Next, we investigated different ways of combining information from multiple templates. Different models for combining information from multiple templates were compared using the likelihood of the independent test data under each model. One free parameter in the construction of these models is the weight on the Gaussian mixture term (Methods section), and different approaches for setting this parameter were investigated (Fig. 2, Methods). A model in which predictions were weighted equally was compared to models in which the weight was a function of the standard deviation. The number of templates used in prediction was varied along with the degree to which high-confidence (low-standard deviation) predictions dominated over low-confidence (high-standard deviation) predictions. The importance of preferentially up-weighting high-confidence predictions from different templates is illustrated in Figure 3 (panel A). For each aligned residue pair in the test set, the aligned templates were sorted based on their HHSearch e-values, and the top scoring alignments (x-axis) were selected for restraint derivation. If all alignments are considered as independent and equally likely (hatched bars), the joint probability of observing the test set becomes worse with increasing numbers of templates as poorer alignments contribute more and more noise. However, if the feature-dependent weighting described in Methods section is used to weight the contributions from different alignments (open bars), the likelihood of the test data improves as the number of alignments is increased. Beyond 10 alignments, there is little further improvement as the relative contribution from the poorer templates becomes very small.
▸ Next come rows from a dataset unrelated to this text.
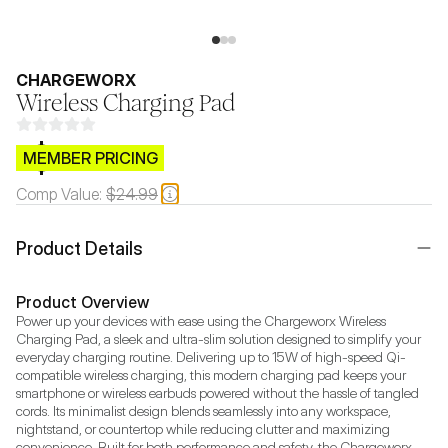
CHARGEWORX
Wireless Charging Pad
$CB.99
MEMBER PRICING
Comp Value:
$24.99
Product Details
Product Overview
Power up your devices with ease using the Chargeworx Wireless 
Charging Pad, a sleek and ultra-slim solution designed to simplify your 
everyday charging routine. Delivering up to 15W of high-speed Qi-
compatible wireless charging, this modern charging pad keeps your 
smartphone or wireless earbuds powered without the hassle of tangled 
cords. Its minimalist design blends seamlessly into any workspace, 
nightstand, or countertop while reducing clutter and maximizing 
convenience. Built for both performance and safety, the Chargeworx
Use of the same set of features to determine both the weighting of the component Gaussians and their variances may appear to count these features twice. However, the two contributions are distinct: the weighting reflects the probability that a particular alignment is correct at the aligned pair of positions, while the variance reflects the breadth of the distributions expected for the residue pair if that alignment is correct. On the other hand, the mutual exclusivity assumption is obviously false, and weighting methods that take into account relatedness between template structures could perhaps yield improved predictions.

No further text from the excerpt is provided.